[Exercise]
Look below for the line with "events used for system repo" and the line with "base in Murmansk, Russia.". Copy exactly those two lines and every line between, but not the pictures.

(Task input)

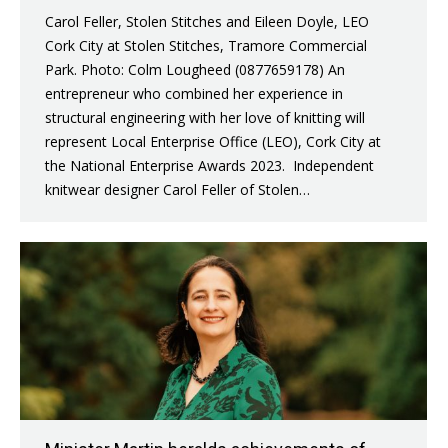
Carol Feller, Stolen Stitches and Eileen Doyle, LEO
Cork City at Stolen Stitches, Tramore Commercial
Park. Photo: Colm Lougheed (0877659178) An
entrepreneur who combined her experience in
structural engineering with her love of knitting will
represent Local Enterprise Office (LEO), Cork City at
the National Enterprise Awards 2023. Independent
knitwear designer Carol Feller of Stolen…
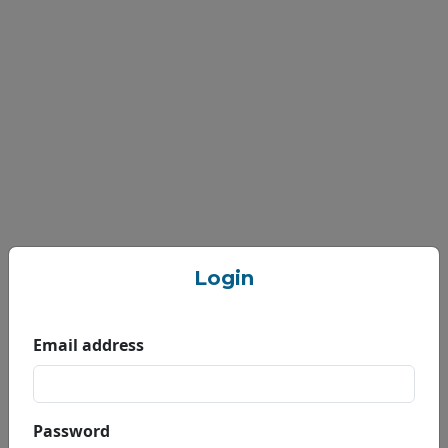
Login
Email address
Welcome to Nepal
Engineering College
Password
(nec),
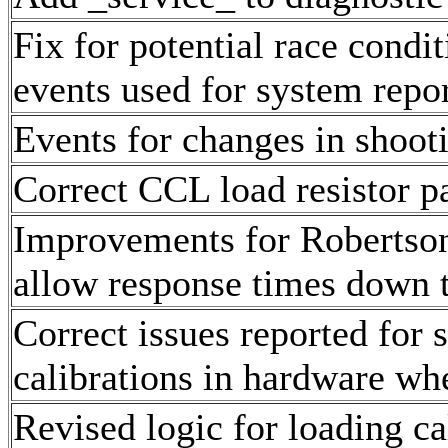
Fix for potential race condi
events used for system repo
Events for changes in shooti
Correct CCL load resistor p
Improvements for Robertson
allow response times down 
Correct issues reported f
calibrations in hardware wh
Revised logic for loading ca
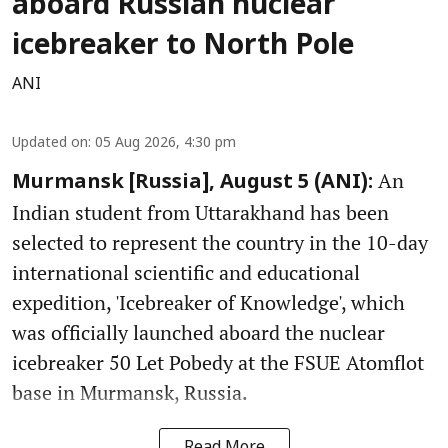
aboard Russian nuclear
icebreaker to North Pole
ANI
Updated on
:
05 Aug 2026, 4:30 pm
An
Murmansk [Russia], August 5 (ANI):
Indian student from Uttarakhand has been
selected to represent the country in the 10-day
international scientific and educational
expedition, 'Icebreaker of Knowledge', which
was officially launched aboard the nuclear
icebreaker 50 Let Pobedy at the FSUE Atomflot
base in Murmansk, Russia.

(End Task input)
(Task input)

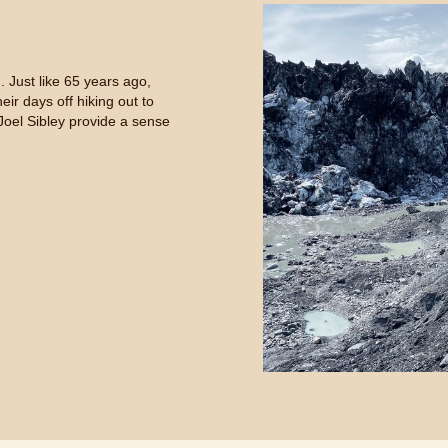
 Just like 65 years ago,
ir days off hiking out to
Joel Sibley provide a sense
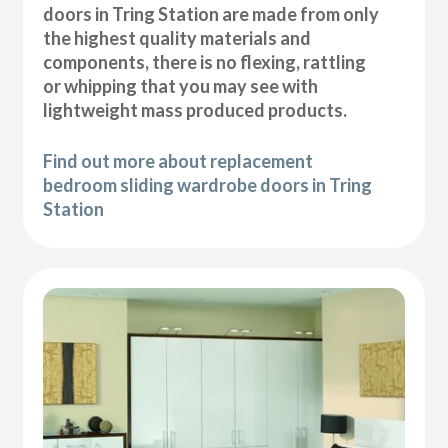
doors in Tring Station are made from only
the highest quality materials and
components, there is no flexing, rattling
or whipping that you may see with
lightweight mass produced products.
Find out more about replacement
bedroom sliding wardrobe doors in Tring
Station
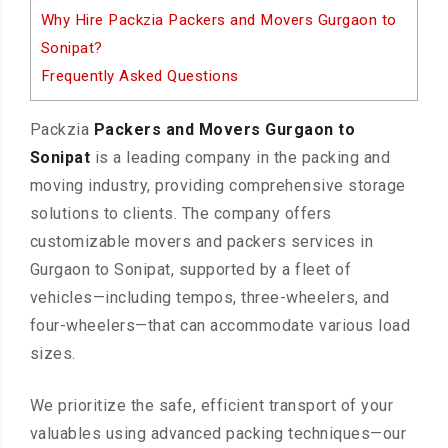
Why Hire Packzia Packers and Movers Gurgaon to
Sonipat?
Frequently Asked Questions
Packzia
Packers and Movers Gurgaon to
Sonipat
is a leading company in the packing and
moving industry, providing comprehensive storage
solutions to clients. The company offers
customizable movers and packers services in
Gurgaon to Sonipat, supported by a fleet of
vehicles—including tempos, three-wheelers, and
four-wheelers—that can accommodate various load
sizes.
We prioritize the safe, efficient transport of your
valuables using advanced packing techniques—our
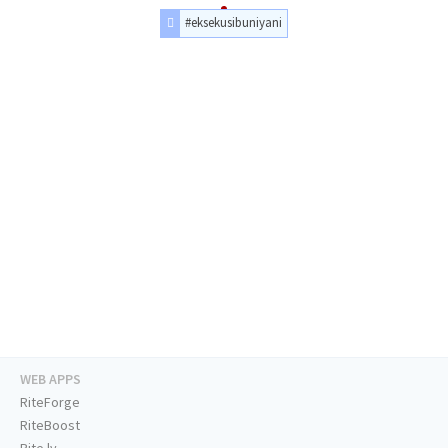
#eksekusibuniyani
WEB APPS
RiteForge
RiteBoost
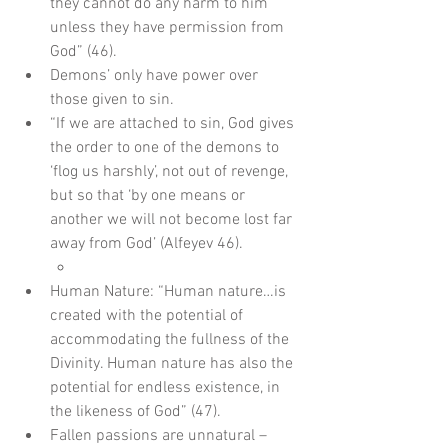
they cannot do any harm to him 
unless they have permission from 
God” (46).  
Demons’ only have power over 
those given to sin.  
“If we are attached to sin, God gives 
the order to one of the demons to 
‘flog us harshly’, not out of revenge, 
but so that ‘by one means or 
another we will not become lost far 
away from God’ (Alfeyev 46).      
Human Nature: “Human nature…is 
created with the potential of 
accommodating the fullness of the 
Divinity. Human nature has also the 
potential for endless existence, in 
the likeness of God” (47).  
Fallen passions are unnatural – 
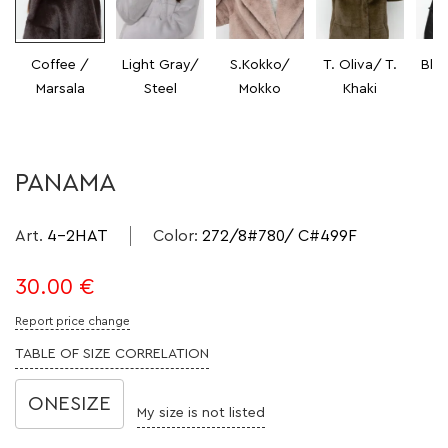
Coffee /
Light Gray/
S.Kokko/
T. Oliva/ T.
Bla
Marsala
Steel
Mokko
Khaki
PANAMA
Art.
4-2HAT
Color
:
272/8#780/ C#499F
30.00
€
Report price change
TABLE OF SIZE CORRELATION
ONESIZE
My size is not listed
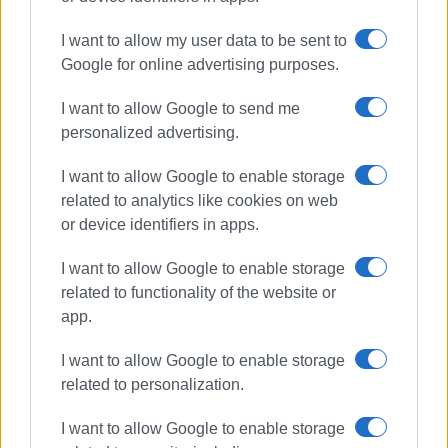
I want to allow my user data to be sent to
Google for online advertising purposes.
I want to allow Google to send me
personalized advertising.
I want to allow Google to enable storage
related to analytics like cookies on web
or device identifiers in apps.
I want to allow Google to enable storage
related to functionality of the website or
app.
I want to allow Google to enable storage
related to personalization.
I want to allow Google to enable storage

(End Task input)
(Task input)

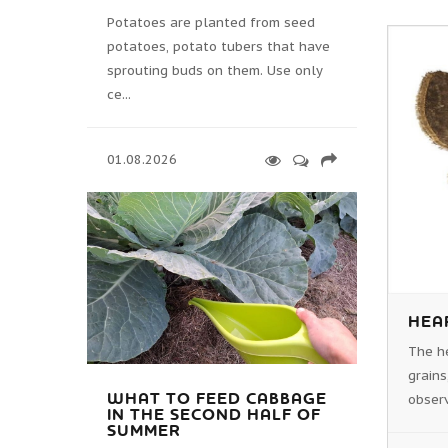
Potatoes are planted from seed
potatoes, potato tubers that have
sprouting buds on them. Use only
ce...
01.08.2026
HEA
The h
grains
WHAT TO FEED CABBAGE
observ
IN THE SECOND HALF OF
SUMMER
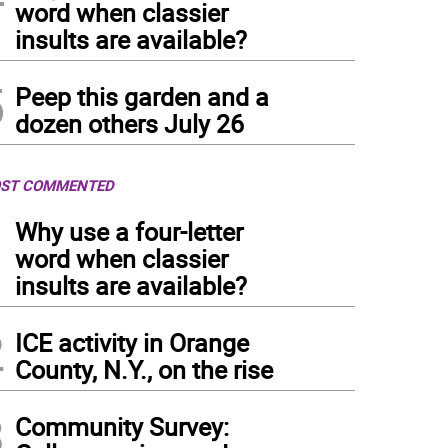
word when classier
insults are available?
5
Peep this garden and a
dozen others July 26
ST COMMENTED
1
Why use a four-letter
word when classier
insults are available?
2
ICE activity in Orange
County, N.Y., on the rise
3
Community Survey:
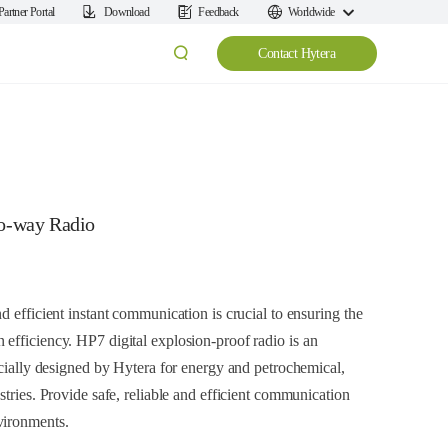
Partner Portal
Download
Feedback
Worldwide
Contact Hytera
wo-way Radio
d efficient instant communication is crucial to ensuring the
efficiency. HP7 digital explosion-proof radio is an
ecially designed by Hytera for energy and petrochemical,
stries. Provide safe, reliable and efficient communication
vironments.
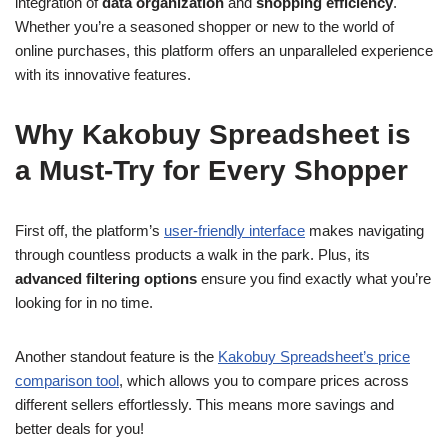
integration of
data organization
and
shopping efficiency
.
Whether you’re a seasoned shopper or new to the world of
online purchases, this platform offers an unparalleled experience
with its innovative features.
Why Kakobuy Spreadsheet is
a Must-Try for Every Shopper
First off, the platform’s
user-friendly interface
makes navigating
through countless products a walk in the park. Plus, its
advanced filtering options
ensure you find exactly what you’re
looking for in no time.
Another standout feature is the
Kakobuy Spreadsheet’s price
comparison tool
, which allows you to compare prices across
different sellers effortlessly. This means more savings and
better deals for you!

(End Task input)

[Output below]
events used for system repo
Events for changes in shooti
Correct CCL load resistor p
Improvements for Robertson
allow response times down 
Correct issues reported f
calibrations in hardware wh
Revised logic for loading ca
aboard Russian nuclear
icebreaker to North Pole
ANI
Updated on
:
05 Aug 2026, 4:30 pm
An
Murmansk [Russia], August 5 (ANI):
Indian student from Uttarakhand has been
selected to represent the country in the 10-day
international scientific and educational
expedition, 'Icebreaker of Knowledge', which
was officially launched aboard the nuclear
icebreaker 50 Let Pobedy at the FSUE Atomflot
base in Murmansk, Russia.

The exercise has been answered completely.